- **Your assignment**
How many of the lines below contain the word "весенней"? Only the number is wanted.

- **Data supplied**

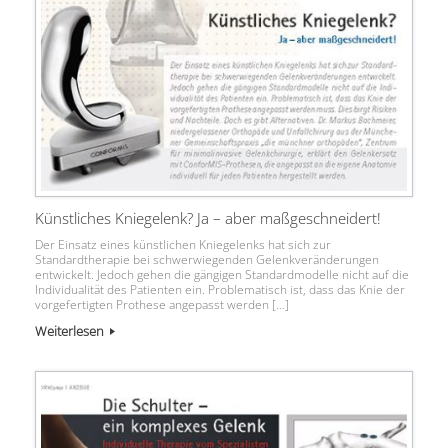
Künstliches Kniegelenk? Ja – aber maßgeschneidert!
Der Einsatz eines künstlichen Kniegelenks hat sich zur
Standardtherapie bei schwerwiegenden Gelenkveränderungen
entwickelt. Jedoch gehen die gängigen Standardmodelle nicht auf die
Individualität des Patienten ein. Problematisch ist, dass das Knie der
vorgefertigten Prothese angepasst werden […]
Weiterlesen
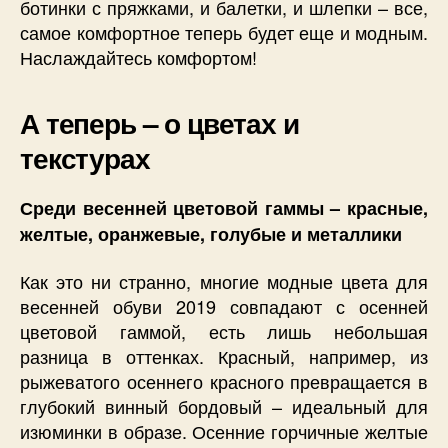
ботинки с пряжками, и балетки, и шлепки – все,
самое комфортное теперь будет еще и модным.
Наслаждайтесь комфортом!
А теперь – о цветах и
текстурах
Среди весенней цветовой гаммы – красные,
желтые, оранжевые, голубые и металлики
Как это ни странно, многие модные цвета для
весенней обуви 2019 совпадают с осенней
цветовой гаммой, есть лишь небольшая
разница в оттенках. Красный, например, из
рыжеватого осеннего красного превращается в
глубокий винный бордовый – идеальный для
изюминки в образе. Осенние горчичные желтые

- **Answer for the task**
2